For Your Insterest....

The trade mag has been quite interesting this week. Seems that Morrison's will be setting up an online grocery order site (yippee!) but not until 2013.

No Rudolphs on sale this year at Lidl as reindeer meat has been withdrawn from its festive range. Instead choose succulent Moose Leg Steaks, or Moose and Port Pies. Myself think I will still stick with turkey.

Interesting words from Morrison's who say that half their shoppers are now taking the time to check the price of every item in their trolley, "as the downturn forces consumers to become increasingly professional" the retailer said.
This just about proves that most of the problems with trying to keep within a housekeeping budget is BECAUSE most people who shop to feed their family are NOT dealing with their purchases in a professional manner. Myself discovered years ago that being 'just a housewife/cook etc' is as much a 'profession' as any other, so if we approach it as though we were 'trained - as a chef would be - we might improve our own standards, as well as saving money.
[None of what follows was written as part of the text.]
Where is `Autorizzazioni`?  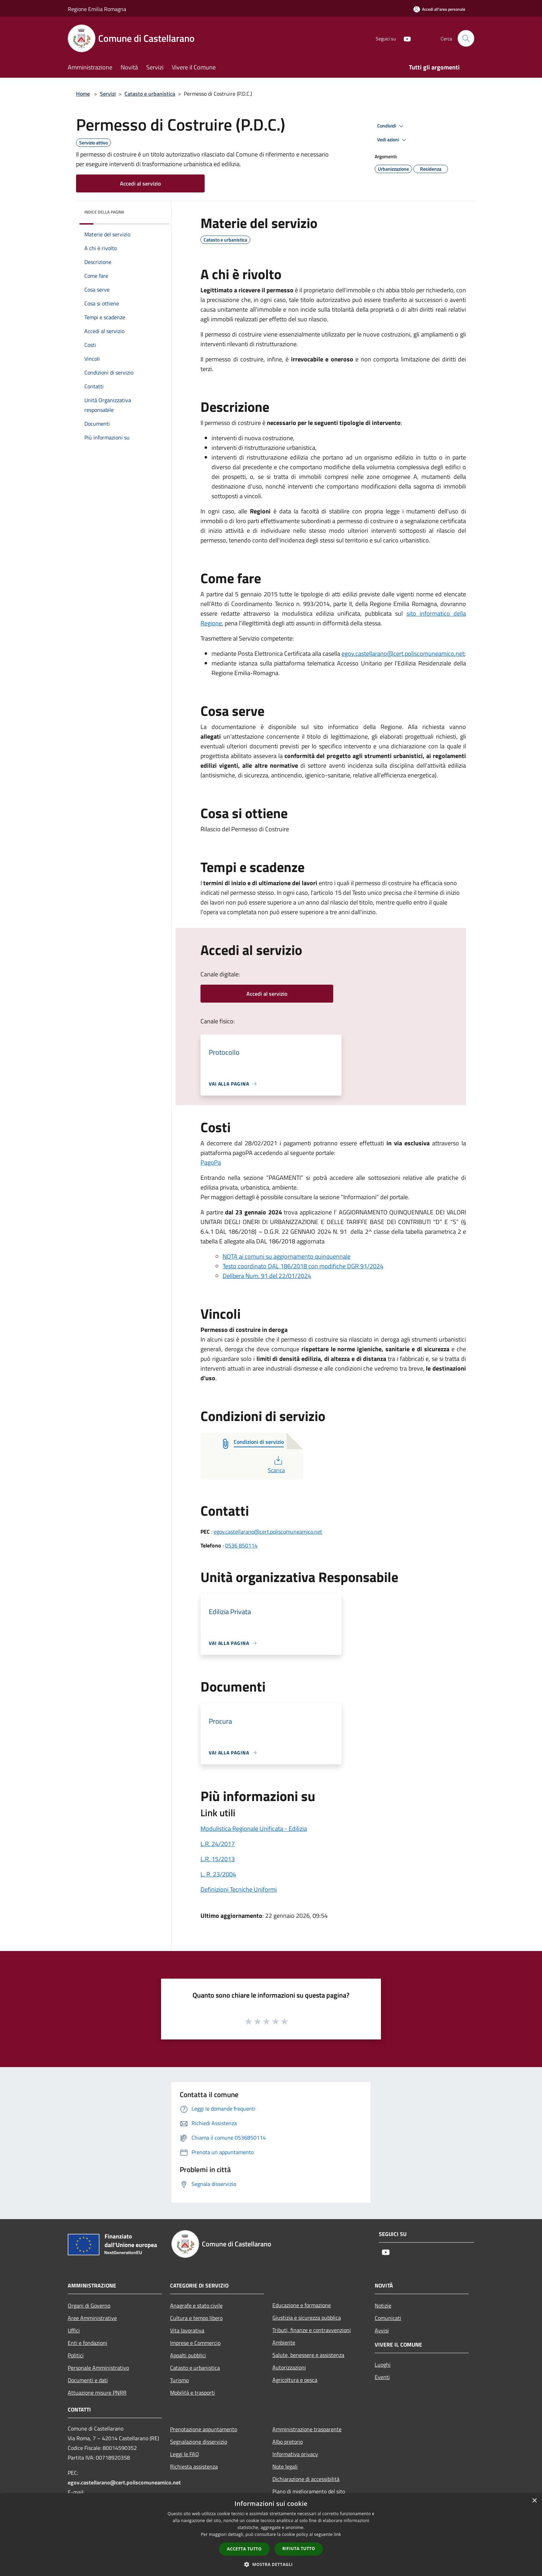
Autorizzazioni is located at coordinates (289, 2367).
A new 'jam' is mentioned. Possibly more like the 'marmalade' made from vegetables than the sweet stuff, and although doubt it would appeal to me, feel that my Beloved would enjoy it. If interested in this 'savoury preserve' (believe sold in Spar and Selfridges et al) look for Village Stores Bacon Jam (made with smoked bacon, onion, coffee and whiskey).
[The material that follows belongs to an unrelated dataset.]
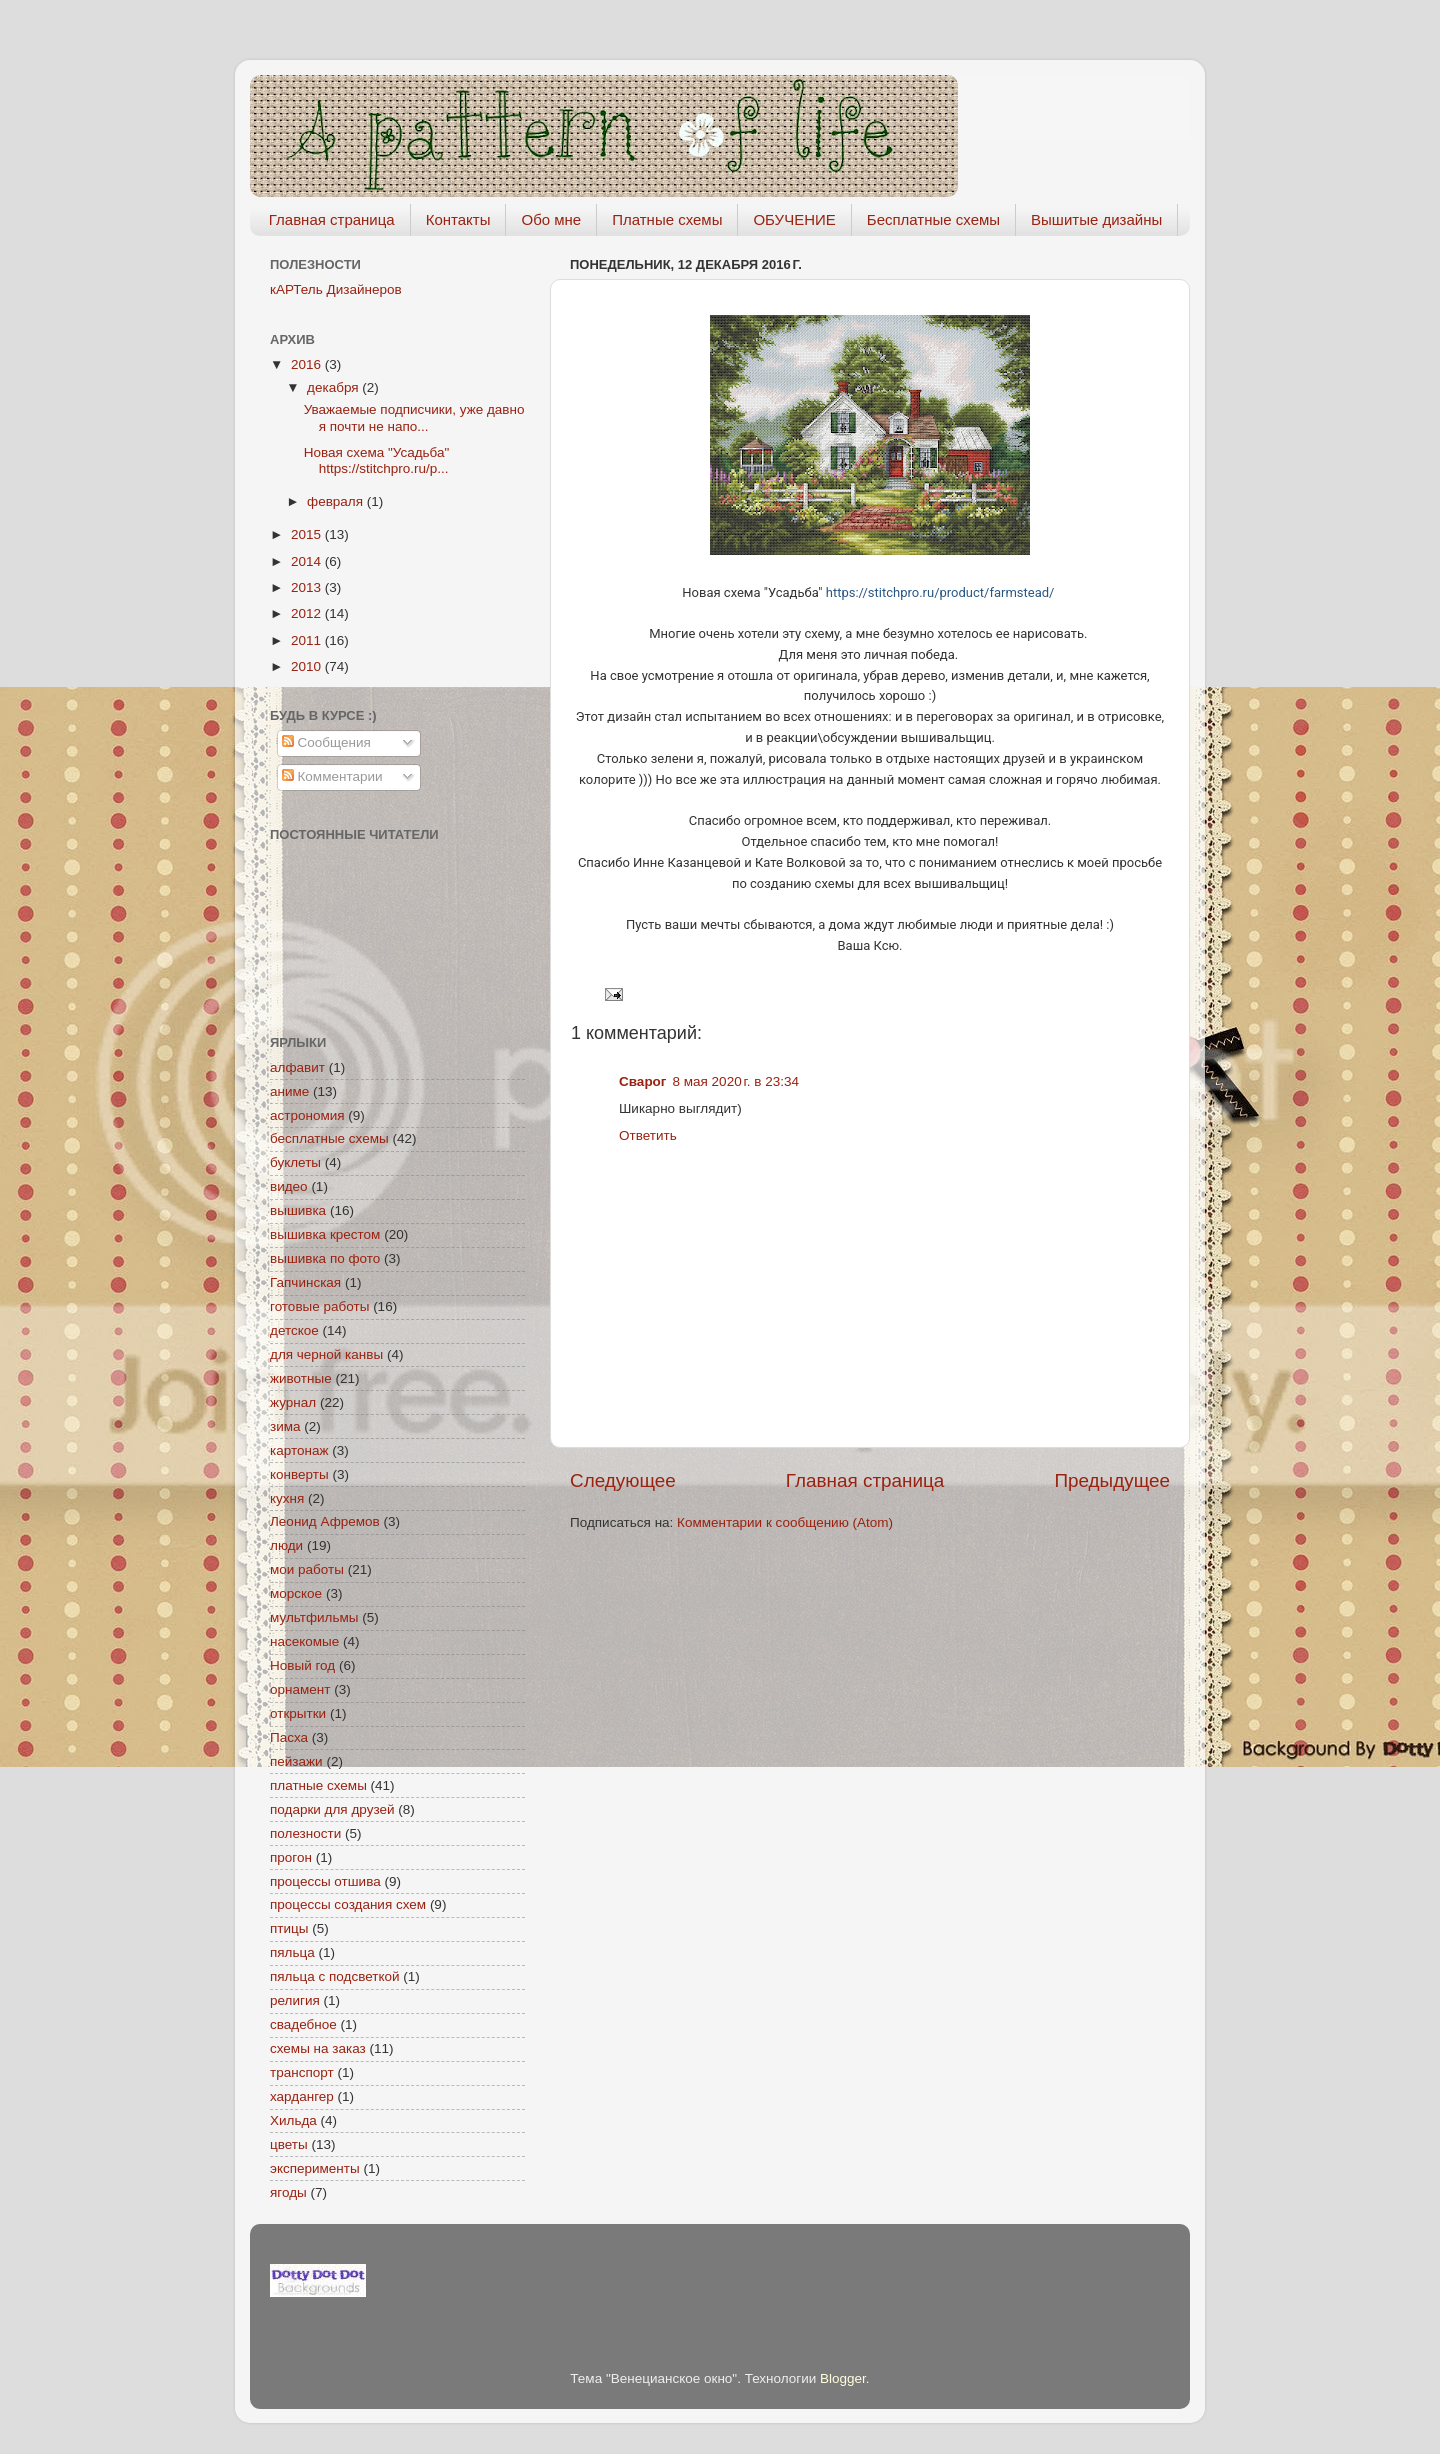  Describe the element at coordinates (785, 1522) in the screenshot. I see `Комментарии к сообщению (Atom)` at that location.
Morrison's have a 'festive coup' with an exclusive Jamie Oliver Christmas Turkey Kit. This is a box containing a breast joint and a leg joint stuffed and deboned to make them easier for home-cooks to roast and carve. Turkey is free-range and the breast joint stuffed with apricots and cinnamon and topped with Jamie Oliver pancetta, while the leg joint has a cranberry and clove stuffing, Also included is a bag of bones and wings to make gravy.
These kits will be sold exclusively through Morrison's and through the website and go on sale during the week of 19th December, priced at (wait for it) £39.99p!
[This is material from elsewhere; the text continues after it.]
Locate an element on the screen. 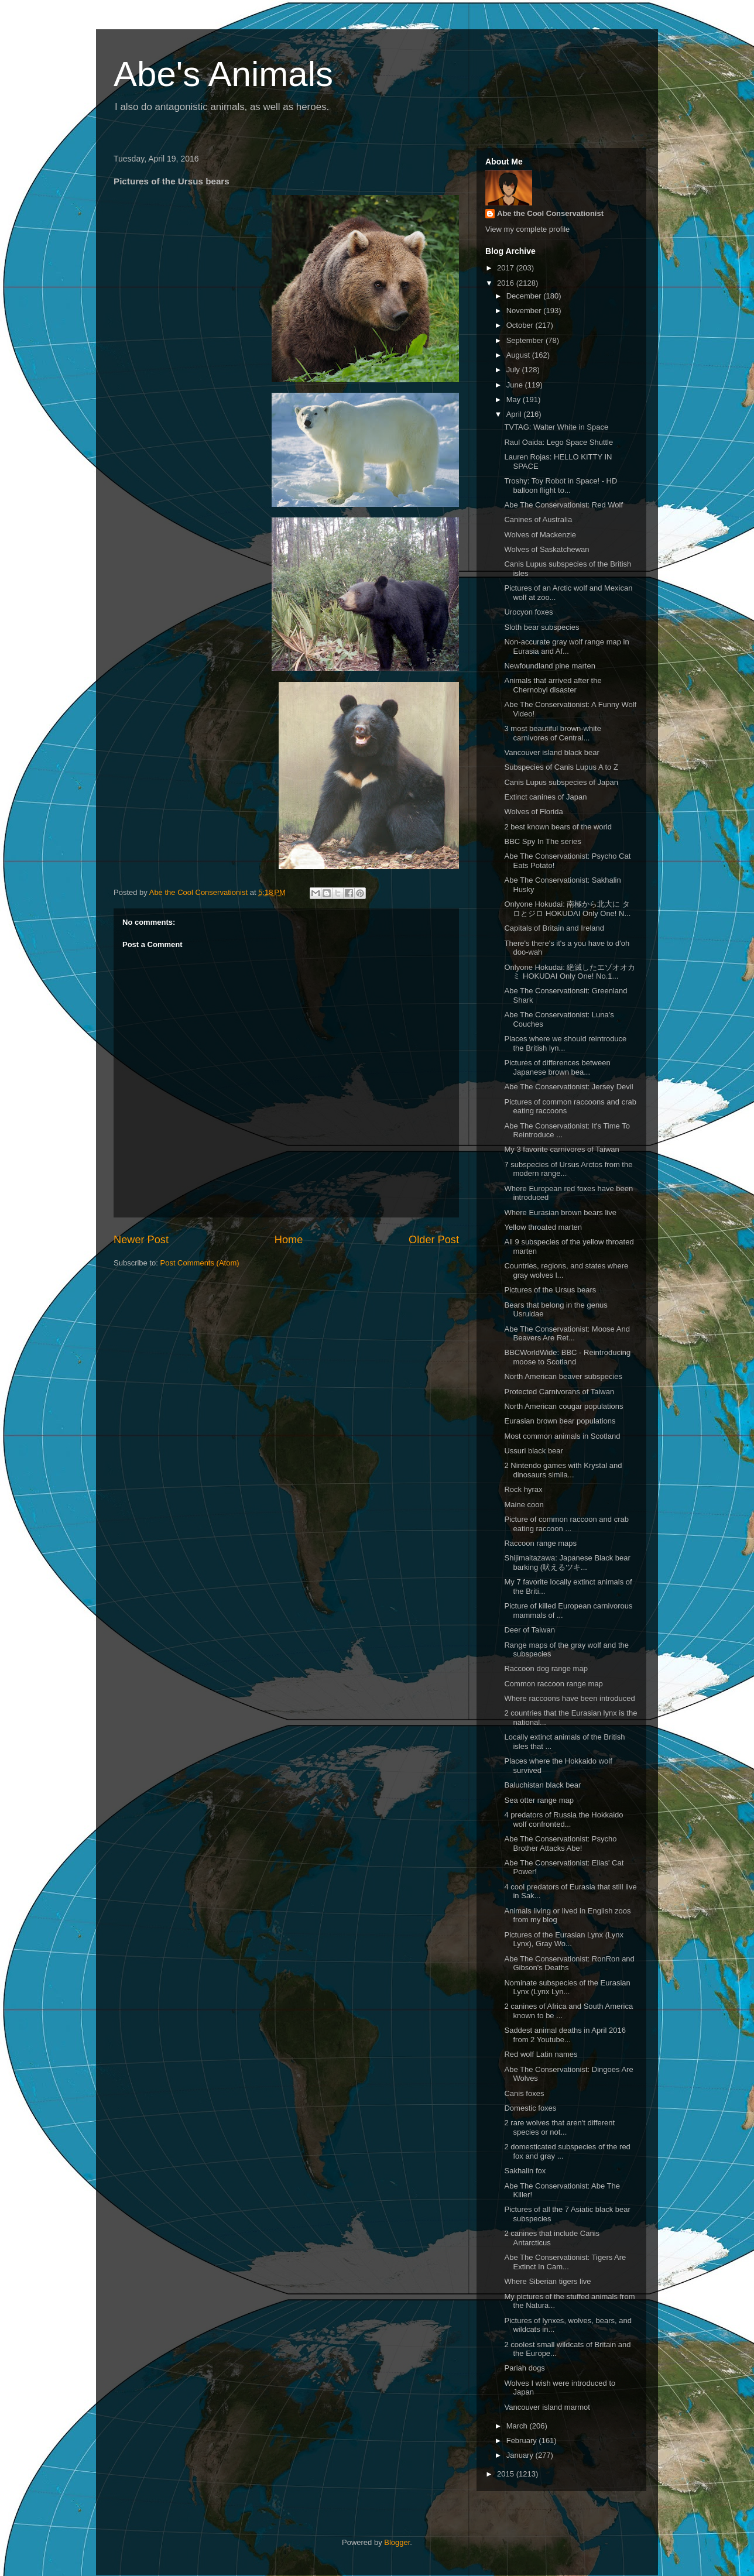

As I wish to deal with a couple or so other topics in more detail will hold these over until tomorrow as am leaving home early this morning to visit Barton Grange.
Just time for me now to reply to comments:

Was reminded of the Mormons when minimiser deb said the US feel people should stock up with a year's supply of food to cover emergencies.
Even though I was not of 'their faith', apparently had enough knowledge worth knowing for the Mormons to ask me to give a few talks to their younger folk re the storage of food (they were expected to keep six months supply ready for their imminenet Armageddon). Apparently most of their adults had always kept a huge bag of dried beans under their beds for this reason, and eventually the weevils got in. I explained that the longer beans are kept the more they dry out and after a very few years can never soften even after lengthy soaking and cooking. Oddly they seem never to have learned or been told that before. My suggestions was that, people should keep in a stock of food but not to hoard, but to begin using it, and keep replacing as uses so there was always the same amount in their stores, but all would have a good shelf-life. They thought this was a brilliant idea. But in truth this is what I've always done, and why I still try to persuade readers that the canny cooks of today, when keeping their larder shelves full, can sope with all sorts of difficulties weather or otherwise. Just remember when anything is used - then replace.

Let us hope the year's supply in the US is also 'used and replaced' in the same way- and even this would work only if people could remain in their own homes after a disaster struck. Can you imagine having to leave in a hurry with all that food? Personally feel that a few tubs of multivitamins (with minerals), some packs of dried milk and a few bars of chocolate might just see anyone through a few weeks/months. Just pray for rain to give water (and take a sharp knife for foraging - and killing wild-life). Plus a few boxes of matches to light fires.

As mentioned above Wen, old pulses take ages to cook. Even new dried beans etc can take up to an hour. There are two 'easy' ways to cook beans. One is - after fast boiling for 10 minutes on the hob - then put them in a slow cooker for several hours (overnight) to cook. The other way is quite the opposite. Cook the soaked beans in a pressure cooker (no need to pre-fast boil in this instance) where they will then take only a few minutes to become soft.
A small pressure cooker would make a good gift for your daughter if she doesn't already have one. Maybe several of the family clubbing together to buy it for her - they are not expensive but neither are they cheap.

Thanks Deb for giving us the site details. Have not yet had time to view it, but am sure several readers of this site will be grateful.

That - I'm afraid - is all I have time for today. Will be back again tomorrow, usual time. See you then.